= Personalized learning =

Term referring to efforts to tailor education to meet the different needs of students

Personalized learning (also named individualized instruction, personal learning place or direct instruction) refers to a type of learning where learners are provided with experiences that uniquely meet their needs, interests and educational outcomes.

== Overview ==
Use of the term "personalized learning" dates back to the early 1960s, but there is no widespread agreement on the definition and components of a personal learning environment. Even enthusiasts for the concept admit that personal learning is an evolving term and does not have any widely accepted definition.

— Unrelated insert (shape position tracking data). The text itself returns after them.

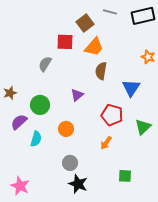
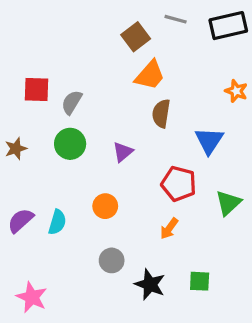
red square: (65, 42) -> (37, 89), moved
green circle: (40, 105) -> (70, 144), moved
purple semicircle: (19, 122) -> (21, 221), moved
black star: (78, 184) -> (150, 284), moved

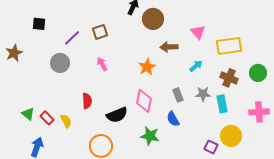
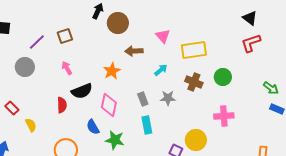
red semicircle: (87, 101) -> (62, 105), moved
cyan rectangle: (222, 104) -> (147, 125), moved
black semicircle: (117, 115) -> (82, 91), moved
red rectangle: (47, 118) -> (12, 108), moved
blue semicircle: (173, 119) -> (93, 127), moved

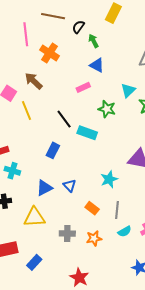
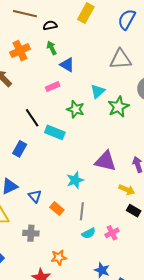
black semicircle: (78, 27) -> (50, 25), turned 40
green arrow: (93, 41) -> (52, 48), moved
orange cross: (50, 53) -> (20, 51), turned 30
blue triangle: (70, 186) -> (35, 196), moved
orange star: (94, 238) -> (59, 257), moved

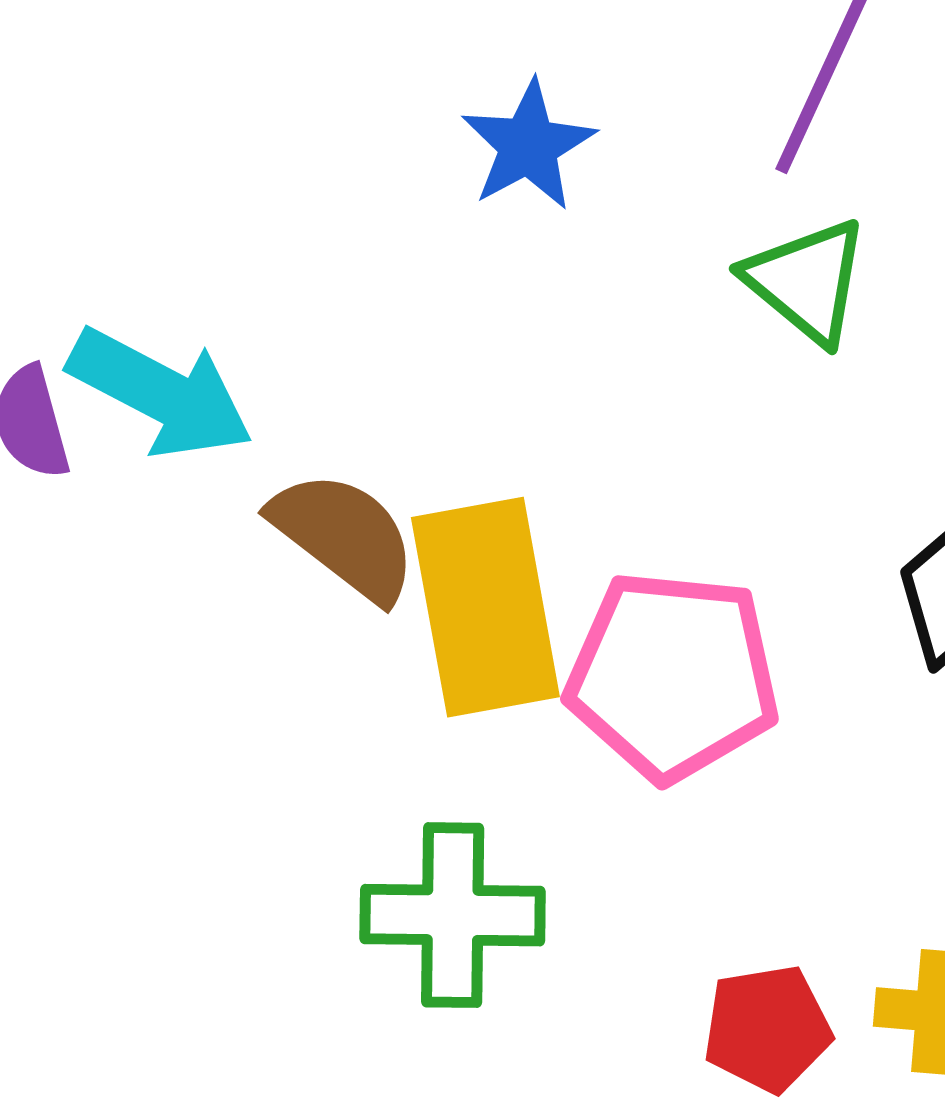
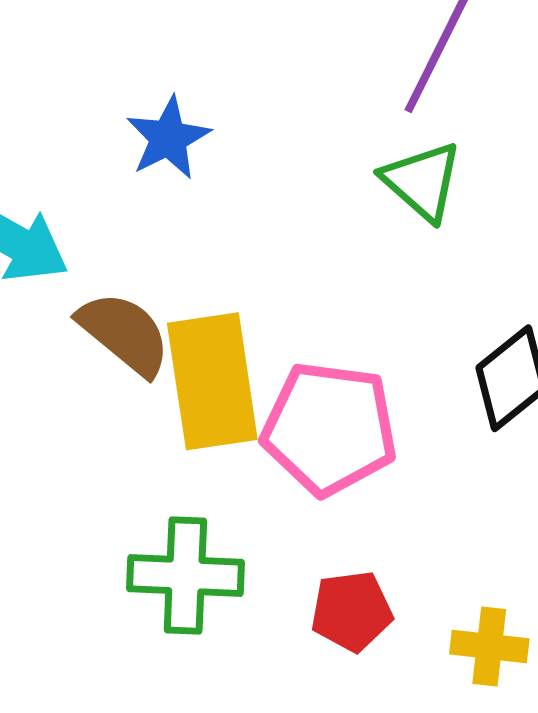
blue star: (528, 146) -> (168, 138), moved
red pentagon: (767, 1028) -> (352, 611), moved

In 2005, Dan Buckley defined two ends of the personalized learning spectrum: "personalization for the learner", in which the teacher tailors the learning to the student, and "personalization by the learner", in which the student develops skills to tailor their own learning. This spectrum was adopted by the Microsoft's 2006 Practical Guide to Envisioning and Transforming Education.
==Definitions==
The United States National Education Technology Plan 2017 defines "personalized learning" as follows:

Personalized learning refers to instruction in which the pace of learning and the instructional approach are optimized for the needs of each learner. Learning objectives, instructional approaches, and instructional content (and its sequencing) may all vary based on learner needs. In addition, learning activities are meaningful and relevant to learners, driven by their interests, and often self-initiated.

Technology is typically used to try to facilitate personalized learning environments.

AI is often used as a source to develop personalized learning programs for students. Chatbots based on large language models are sometimes described as a promising opportunity for personalized learning on a large scale.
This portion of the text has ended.